**Work to be completed**
Scan the material for the word "appeal", then return every line where it appears.

**Task material**
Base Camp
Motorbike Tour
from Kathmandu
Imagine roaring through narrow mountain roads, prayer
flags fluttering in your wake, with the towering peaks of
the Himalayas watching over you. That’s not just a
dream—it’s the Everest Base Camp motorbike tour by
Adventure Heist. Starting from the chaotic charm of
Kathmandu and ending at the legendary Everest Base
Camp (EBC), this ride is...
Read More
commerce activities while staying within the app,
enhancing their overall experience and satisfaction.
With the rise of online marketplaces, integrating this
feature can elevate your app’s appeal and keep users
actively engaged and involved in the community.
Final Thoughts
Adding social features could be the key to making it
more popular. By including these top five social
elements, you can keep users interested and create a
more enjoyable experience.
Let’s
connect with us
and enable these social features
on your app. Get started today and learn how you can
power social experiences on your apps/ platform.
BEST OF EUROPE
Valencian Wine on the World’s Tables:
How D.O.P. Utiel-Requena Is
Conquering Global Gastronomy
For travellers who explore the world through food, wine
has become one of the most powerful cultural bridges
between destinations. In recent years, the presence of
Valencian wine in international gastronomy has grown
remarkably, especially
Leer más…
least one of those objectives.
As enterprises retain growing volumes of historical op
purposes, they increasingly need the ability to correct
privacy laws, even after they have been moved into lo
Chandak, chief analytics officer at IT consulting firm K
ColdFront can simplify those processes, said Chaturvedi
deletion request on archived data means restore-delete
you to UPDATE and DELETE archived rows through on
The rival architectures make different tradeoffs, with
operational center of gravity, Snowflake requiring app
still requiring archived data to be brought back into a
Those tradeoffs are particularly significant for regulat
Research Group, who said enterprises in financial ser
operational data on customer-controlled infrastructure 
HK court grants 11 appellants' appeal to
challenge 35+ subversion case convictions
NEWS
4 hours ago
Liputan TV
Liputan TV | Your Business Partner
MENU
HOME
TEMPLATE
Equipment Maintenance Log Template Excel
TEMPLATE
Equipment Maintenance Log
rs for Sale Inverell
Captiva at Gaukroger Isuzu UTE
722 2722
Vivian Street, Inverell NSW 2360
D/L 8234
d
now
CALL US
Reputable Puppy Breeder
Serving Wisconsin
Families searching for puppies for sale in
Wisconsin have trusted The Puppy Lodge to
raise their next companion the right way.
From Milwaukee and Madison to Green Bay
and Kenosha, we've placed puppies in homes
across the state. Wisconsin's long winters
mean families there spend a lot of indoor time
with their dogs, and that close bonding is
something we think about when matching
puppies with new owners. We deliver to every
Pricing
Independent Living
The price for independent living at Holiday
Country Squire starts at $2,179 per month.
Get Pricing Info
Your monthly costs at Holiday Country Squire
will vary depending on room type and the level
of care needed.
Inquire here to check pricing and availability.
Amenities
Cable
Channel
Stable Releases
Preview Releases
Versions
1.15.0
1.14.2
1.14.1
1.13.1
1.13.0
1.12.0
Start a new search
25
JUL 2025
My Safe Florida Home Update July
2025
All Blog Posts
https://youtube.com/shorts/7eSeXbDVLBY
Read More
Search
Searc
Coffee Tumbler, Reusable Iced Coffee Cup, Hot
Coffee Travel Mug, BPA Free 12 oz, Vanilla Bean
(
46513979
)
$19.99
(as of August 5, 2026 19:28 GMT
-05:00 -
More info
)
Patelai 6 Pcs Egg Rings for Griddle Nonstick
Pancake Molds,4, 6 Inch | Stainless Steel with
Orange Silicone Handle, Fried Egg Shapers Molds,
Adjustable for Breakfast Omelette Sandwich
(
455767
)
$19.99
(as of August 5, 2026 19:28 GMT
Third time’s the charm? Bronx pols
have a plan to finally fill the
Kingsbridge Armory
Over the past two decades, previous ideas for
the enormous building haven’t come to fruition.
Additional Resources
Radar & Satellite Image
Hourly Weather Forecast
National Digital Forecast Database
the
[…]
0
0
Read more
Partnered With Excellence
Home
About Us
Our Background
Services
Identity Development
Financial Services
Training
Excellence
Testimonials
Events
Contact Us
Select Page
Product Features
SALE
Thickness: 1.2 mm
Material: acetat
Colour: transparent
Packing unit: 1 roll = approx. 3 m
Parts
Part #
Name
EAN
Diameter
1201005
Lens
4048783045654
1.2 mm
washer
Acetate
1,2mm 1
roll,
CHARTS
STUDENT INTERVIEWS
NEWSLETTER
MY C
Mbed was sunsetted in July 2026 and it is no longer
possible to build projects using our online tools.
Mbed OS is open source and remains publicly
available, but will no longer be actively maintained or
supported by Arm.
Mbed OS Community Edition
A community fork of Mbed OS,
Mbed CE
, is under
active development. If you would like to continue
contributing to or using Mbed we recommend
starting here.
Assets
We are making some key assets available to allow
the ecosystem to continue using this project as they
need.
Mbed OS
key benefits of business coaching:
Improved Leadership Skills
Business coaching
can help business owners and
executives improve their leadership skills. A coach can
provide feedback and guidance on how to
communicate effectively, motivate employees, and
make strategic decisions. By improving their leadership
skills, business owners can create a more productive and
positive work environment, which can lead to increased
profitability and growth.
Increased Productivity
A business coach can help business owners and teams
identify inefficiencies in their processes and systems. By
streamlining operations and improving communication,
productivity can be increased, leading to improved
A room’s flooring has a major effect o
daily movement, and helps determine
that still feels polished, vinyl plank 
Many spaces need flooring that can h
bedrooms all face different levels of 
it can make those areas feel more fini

**Solution to this exercise**
feature can elevate your app’s appeal and keep users
HK court grants 11 appellants' appeal to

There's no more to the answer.